The National Weight Management Registry found that 89% of people who lost 30 pounds or more and kept them off for at least a year achieved their goals through a combination of diet and exercise. Only 10% were successful with diet alone and only 1% were successful with exercise alone.
Now, not knowing that a single burrito can have 2,500-3,000 calories explains why many fight a never-ending battle against the bulge. The margin of error is too small and the math is against us.
One meal can literally set you back an entire week!
Weight loss can be thought of as a delicate balancing act between the calories you eat (calories you go in) and the calories your body burns (calories you go out).
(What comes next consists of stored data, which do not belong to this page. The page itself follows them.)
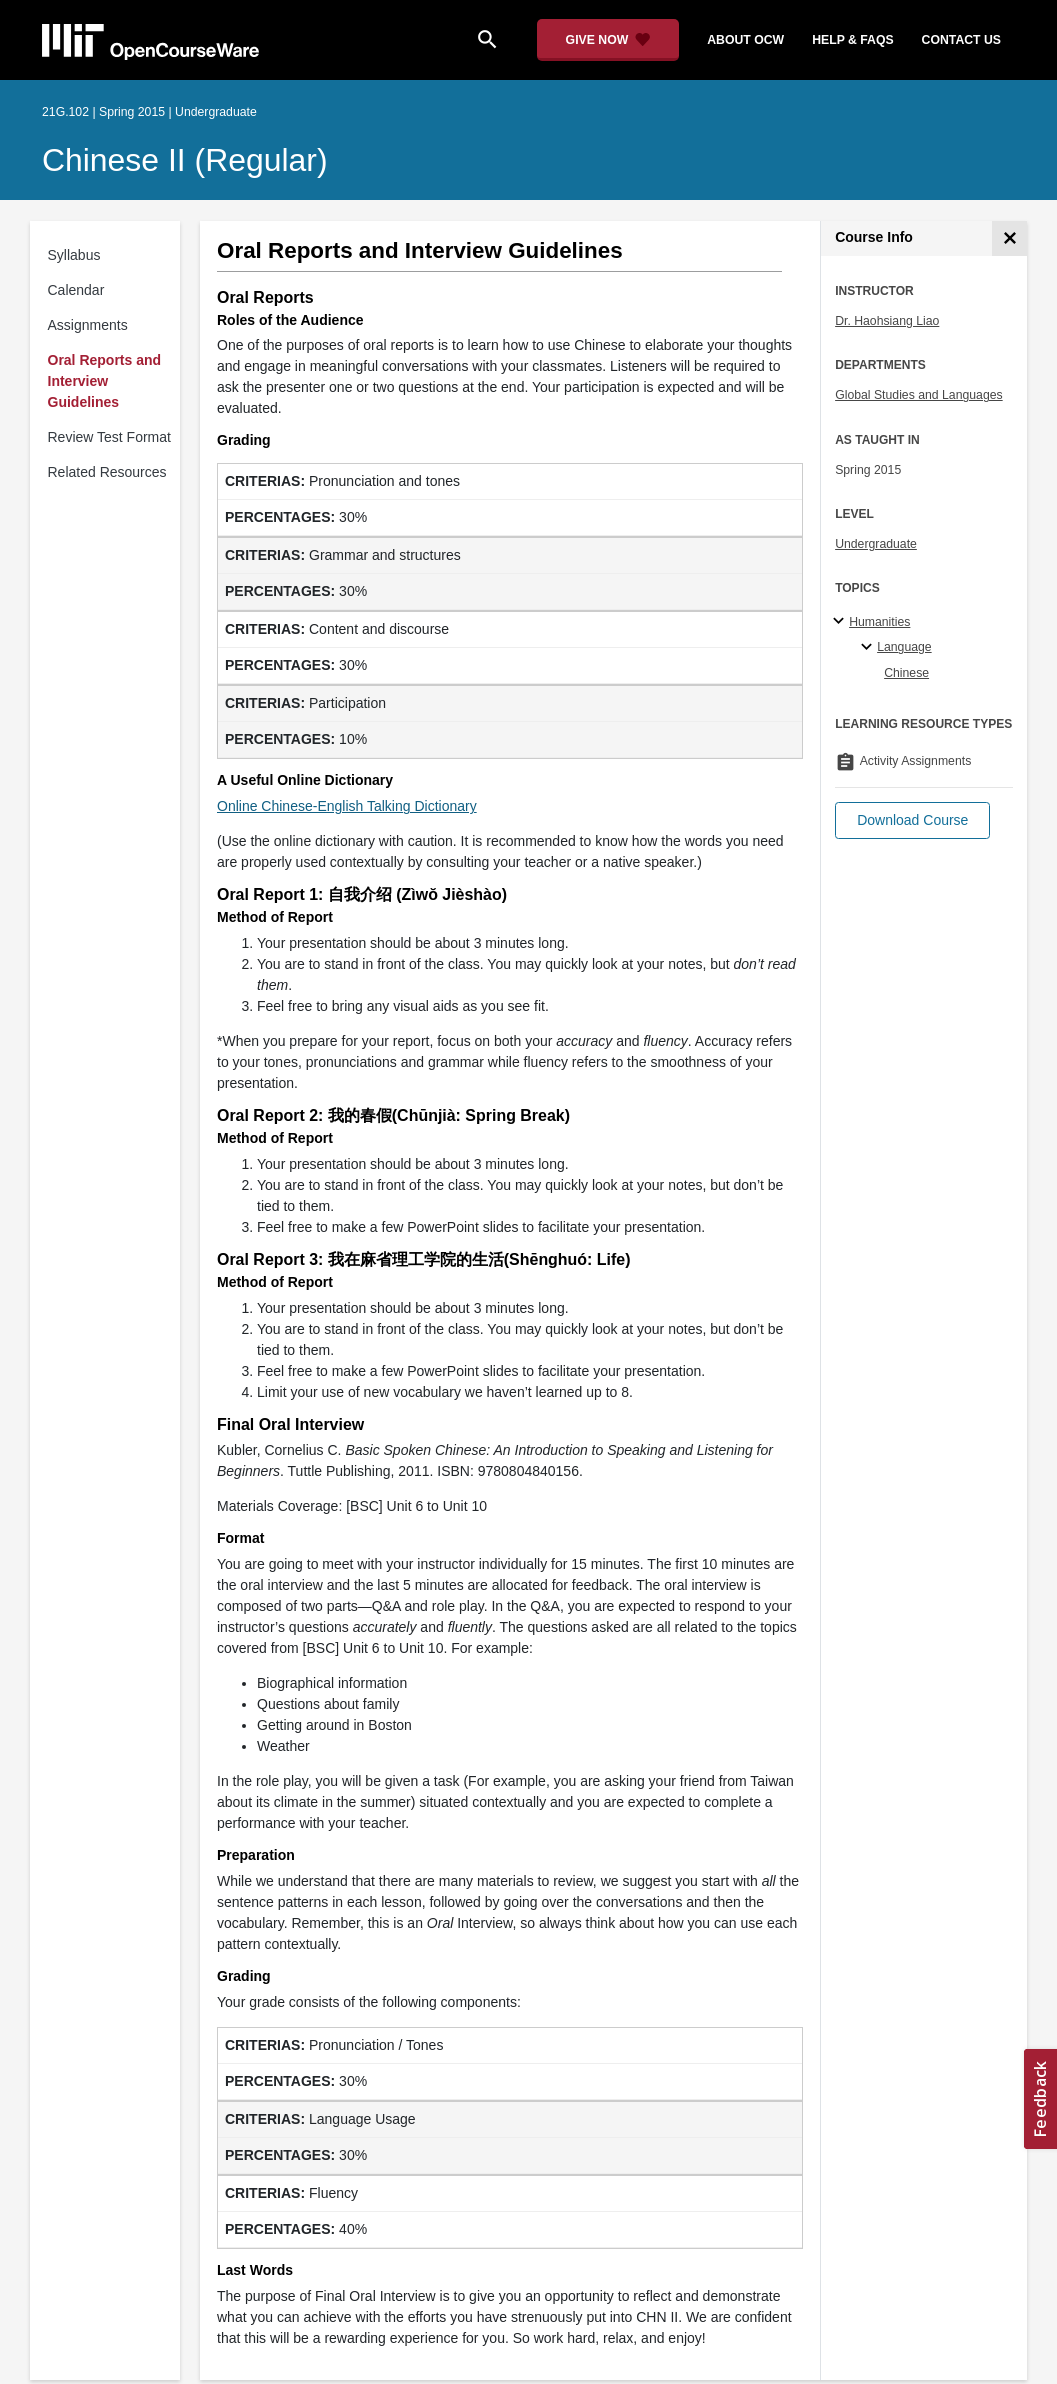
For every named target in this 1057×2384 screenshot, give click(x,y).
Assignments (88, 325)
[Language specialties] (869, 648)
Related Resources (107, 472)
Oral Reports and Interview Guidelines (105, 381)
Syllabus (74, 255)
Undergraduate (876, 544)
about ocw (745, 40)
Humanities (879, 622)
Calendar (76, 290)
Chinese (906, 673)
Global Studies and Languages (919, 395)
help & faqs (852, 40)
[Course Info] (1009, 238)
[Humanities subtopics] (841, 622)
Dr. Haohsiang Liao (887, 321)
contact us (961, 40)
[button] (912, 820)
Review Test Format (109, 437)
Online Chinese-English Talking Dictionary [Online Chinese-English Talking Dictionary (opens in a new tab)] (347, 806)
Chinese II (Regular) (185, 160)
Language (904, 647)
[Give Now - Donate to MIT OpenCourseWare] (608, 40)
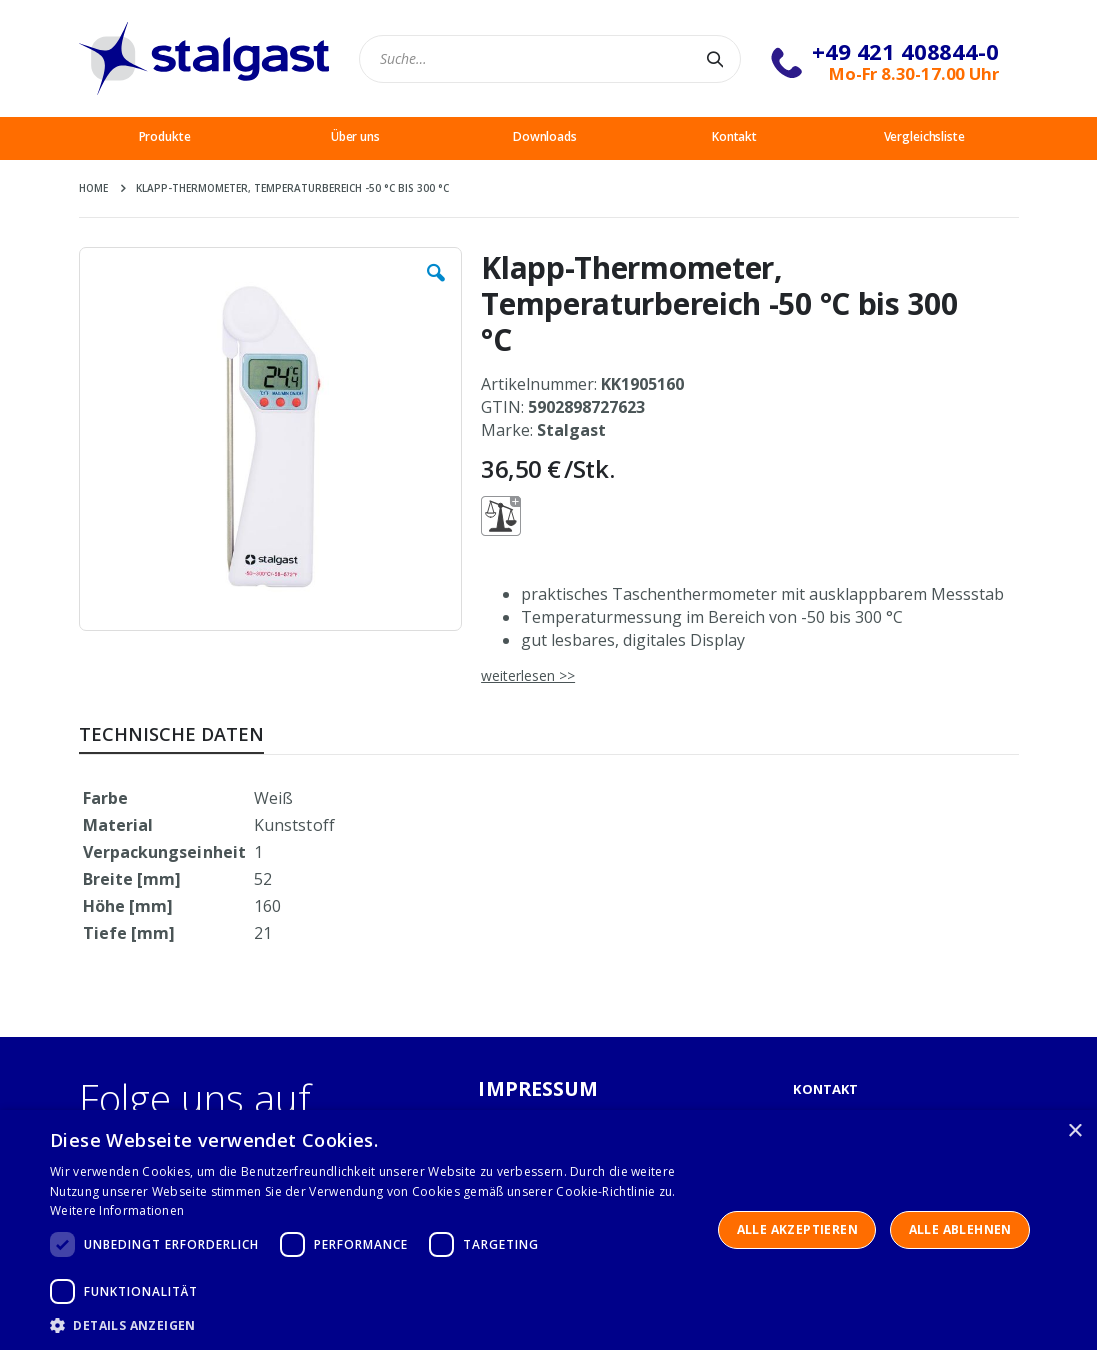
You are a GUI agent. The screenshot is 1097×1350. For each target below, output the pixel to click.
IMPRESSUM (538, 1088)
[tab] (186, 731)
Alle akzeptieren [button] (797, 1229)
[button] (436, 288)
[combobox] (550, 59)
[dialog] (548, 1230)
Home (93, 188)
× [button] (1074, 1131)
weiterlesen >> (528, 675)
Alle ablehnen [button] (960, 1229)
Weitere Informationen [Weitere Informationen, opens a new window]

The calories consumed from the food you eat represent half of the equation. The amount your body burns at rest, combined with your daily activities and exercise program, accounts for the other half.
Until recently, fitness professionals had to make some estimates about what was really going on inside your body to balance this balance.
The estimates included:
The number of calories the body burns at rest (resting metabolic rate) The number of calories the body burns during exercise. The source of energy (fat or carbohydrates) is used predominantly at rest. The source of energy used during exercise at a given intensity.
For instance, The best equation used to predict RMR is off 70% of the time, and results can vary by up to 20%!
What does this mean for the person looking to lose 20 pounds?
Example: If your planned daily intake * (calculated) is 2,000 calories per day, the 20% error equals an additional 400 calories per day.
In just one week, adding 400 calories per day adds up to 2,800 calories!
* The Harris-Benedict equation, noted as the industry standard, has a margin of error of +/- 15-20% in predicting (calculating) daily intake.
Remember, one pound of fat equals approximately 3,500 calories.
IN BRIEF: If RMR is reduced by just 20%, a weight gain of approximately 1 pound per week, 3.5 pounds per month, or 42 pounds per year could be anticipated!
Again, we have a wide margin for error, so you can see how reaching that target deficit of 500 calories per day can be next to impossible.
Fortunately, we now have the tools to help you reach your weight loss goal with astonishing precision.
Many major health clubs now offer accurate means of assessing your metabolism. With the right tests, you will get answers to two very important questions:
1. How many calories should I eat per day to achieve my weight loss goal?
2. How hard and how long do I need to exercise to achieve my weight loss goal?
With this information, you will be armed with a precise plan to achieve your weight loss goals. No more guesswork.